Extracted data entries
------------------------------------------------------------------------
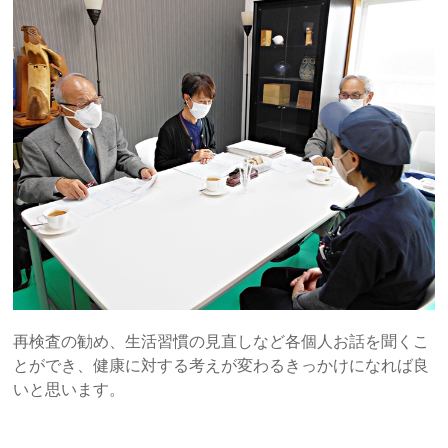
再検査の勧め、生活習慣の見直しなど各個人お話を聞くこ
とができ、健康に対する考えが変わるきっかけになれば良
いと思います。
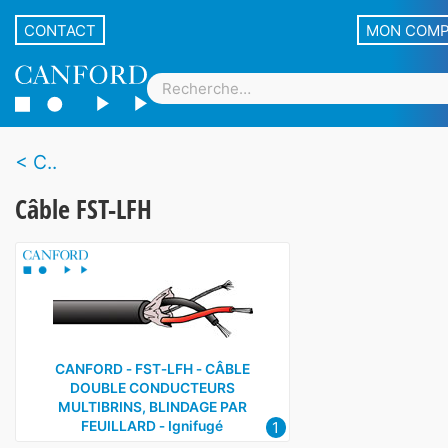
CONTACT
MON COM
C..
Câble FST-LFH
CANFORD ‑ FST‑LFH ‑ CÂBLE
DOUBLE CONDUCTEURS
MULTIBRINS, BLINDAGE PAR
1
FEUILLARD ‑ Ignifugé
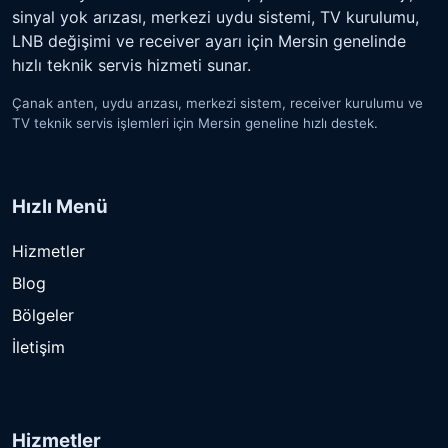
sinyal yok arızası, merkezi uydu sistemi, TV kurulumu,
LNB değişimi ve receiver ayarı için Mersin genelinde
hızlı teknik servis hizmeti sunar.
Çanak anten, uydu arızası, merkezi sistem, receiver kurulumu ve
TV teknik servis işlemleri için Mersin geneline hızlı destek.
Hızlı Menü
Hizmetler
Blog
Bölgeler
İletişim
Hizmetler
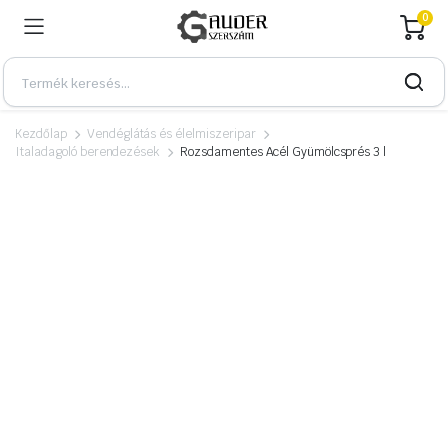
0
Kezdőlap
Vendéglátás és élelmiszeripar
Italadagoló berendezések
Rozsdamentes Acél Gyümölcsprés 3 l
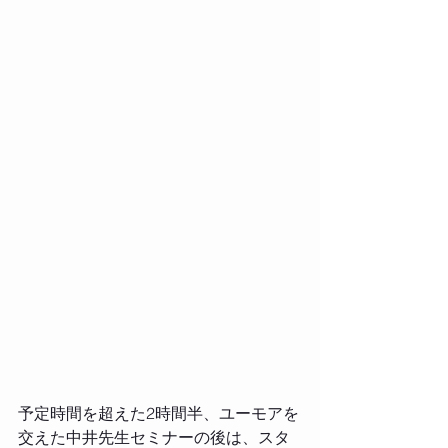
予定時間を超えた2時間半、ユーモアを
交えた中井先生セミナーの後は、スタ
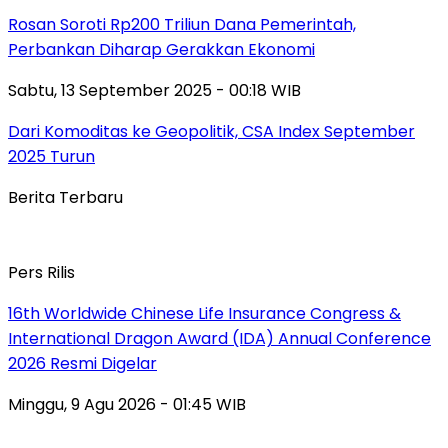
Rosan Soroti Rp200 Triliun Dana Pemerintah,
Perbankan Diharap Gerakkan Ekonomi
Sabtu, 13 September 2025 - 00:18 WIB
Dari Komoditas ke Geopolitik, CSA Index September
2025 Turun
Berita Terbaru
Pers Rilis
16th Worldwide Chinese Life Insurance Congress &
International Dragon Award (IDA) Annual Conference
2026 Resmi Digelar
Minggu, 9 Agu 2026 - 01:45 WIB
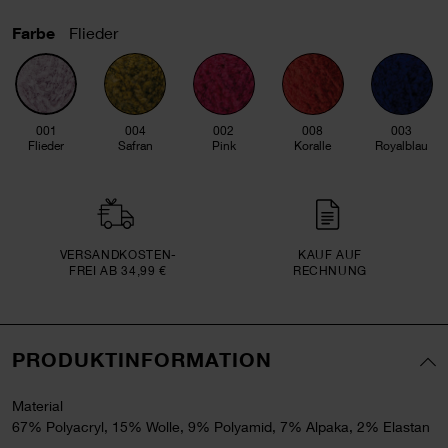
Farbe
Flieder
001
004
002
008
003
Flieder
Safran
Pink
Koralle
Royalblau
VERSAND­KOSTEN­
KAUF AUF
FREI AB 34,99 €
RECHNUNG
PRODUKTINFORMATION
Material
67% Polyacryl, 15% Wolle, 9% Polyamid, 7% Alpaka, 2% Elastan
------------------------------------------------------------------------
Scan the lines above, and whenever one holds the string "merkezi", copy it.

sinyal yok arızası, merkezi uydu sistemi, TV kurulumu,
Çanak anten, uydu arızası, merkezi sistem, receiver kurulumu ve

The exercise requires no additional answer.